1.5.2. Description et condition d’application du chauffage à air

Historique

Le chauffage à air est apparu dans les années 1950. Il fut tout d’abord destiné à chauffer de

grands bâtiments avec une hauteur sous plafond importante. Dans les années 1970, son développement

dans les bâtiments d’habitation a été marqué par de nombreux problèmes d’inconfort et son utilisation

est encore mal perçue aujourd’hui. La Figure 1.31 est issue du catalogue d’un constructeur de plancher

chauffant [Roth, 2010] et illustre très bien ce propos, car elle présente le chauffage à air pulsé comme

le plus éloigné du chauffage idéal.

2,7 m

1,8 m

0,1 m

Idéal Au sol Au plafond Radiateur Air pulsé

Figure 1.31 : Champ de température créé par différents émetteurs de chaleur

En effet, avec une capacité calorifique massique 4 fois inférieure à celle de l’eau et une masse

volumique 1000 fois plus faible, l’air n’est pas un fluide caloporteur approprié pour chauffer un

bâtiment peu ou pas isolé. Les situations d’inconfort rencontrées dans ce type de bâtiment sont alors

tout à fait compréhensibles, car soit la puissance de chauffage véhiculée par l’air est insuffisante pour

couvrir les déperditions, soit les installations répondent à ces besoins par une excessive augmentation

de la température ou du débit d’air pulsé, la pire des situations étant d’avoir à souffler de grandes

quantités d'air très chaud.
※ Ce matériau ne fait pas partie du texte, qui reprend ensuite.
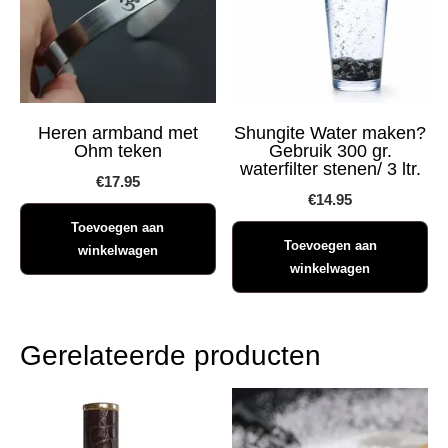
Heren armband met
Shungite Water maken?
Ohm teken
Gebruik 300 gr.
waterfilter stenen/ 3 ltr.
€
17.95
€
14.95
Toevoegen aan
Toevoegen aan
winkelwagen
winkelwagen
Gerelateerde producten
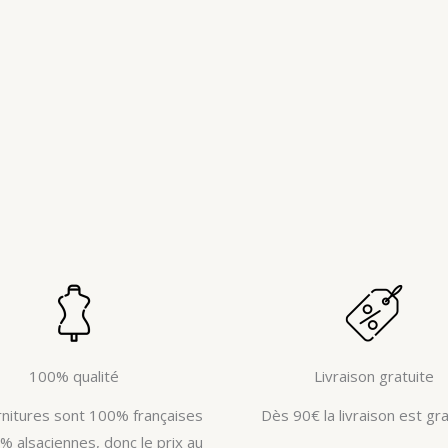
100% qualité
Livraison gratuite
rnitures sont 100% françaises
Dès 90€ la livraison est gra
% alsaciennes, donc le prix au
Aujourd’hui cependant, la généralisation des bâtiments de type BBC dont

les besoins de chauffage sont très faibles permet d’envisager à nouveau l’utilisation du chauffage à air.

Situation actuelle

À l’heure actuelle, le chauffage des habitations de type BBC est une opération complexe à

réaliser, car il n’existe pas de réponse type à cette question, qui présente parfois certains paradoxes :

- Les besoins de chauffage sont très faibles, mais peuvent varier d’un facteur deux selon les

performances des opérations. Ils s’établissent ainsi autour de 15 à 30 kWh/(m².an) ;

- Les puissances spécifiques de chauffage à installer peuvent varier dans des proportions plus

importantes encore, car il faut pouvoir répondre aux pics de froid. Elles s’établissent alors

autour de 10 à 50 W/m² ;

- Les systèmes de production de chaleur actuels sont mal adaptés pour fournir de si faibles

puissances, en particulier pour les chaudières d’une puissance supérieure à 10 kW qui

conviennent mieux à présent pour assurer les besoins de chauffage en petit collectif.

Les systèmes de faible puissance couramment utilisés sont alors des PAC, des systèmes de

chauffage au bois, des radiateurs électriques et dans quelques rares cas, des chaudières gaz à

condensation au fonctionnement bien souvent éloigné de leur régime nominal. À l’exception des

radiateurs électriques et des poêles à bois qui servent d’appoint dans les maisons passives, tous ces

systèmes apparaissent bien souvent surdimensionnés et sont alors en général couplés à une ventilation

performante à récupération de chaleur sur l’air extrait et/ou à un système de production d’ECS, avec

une part de production solaire ou thermodynamique (cf. section 1.3.4).

L’utilisation simultanée du réseau de renouvellement d’air pour assurer la ventilation et le

chauffage des locaux d’habitation est alors une idée séduisante, qui permet notamment de s’affranchir

d’une installation spécifique de distribution de chaleur. Cependant, deux inconvénients majeurs

peuvent être soulignés [VABAT, 2009] :

- La réglementation impose une possibilité de régulation du chauffage dans les constructions

neuves, ce qui parait délicat à réaliser en utilisant le principe de la ventilation par balayage

imposé par la réglementation relative à l’aération des logements ;

- Pour une même puissance de chauffage demandée et une même température de circulation du

fluide caloporteur, le débit volumique d’air à pulser est 3400 fois supérieur à celui de l’eau.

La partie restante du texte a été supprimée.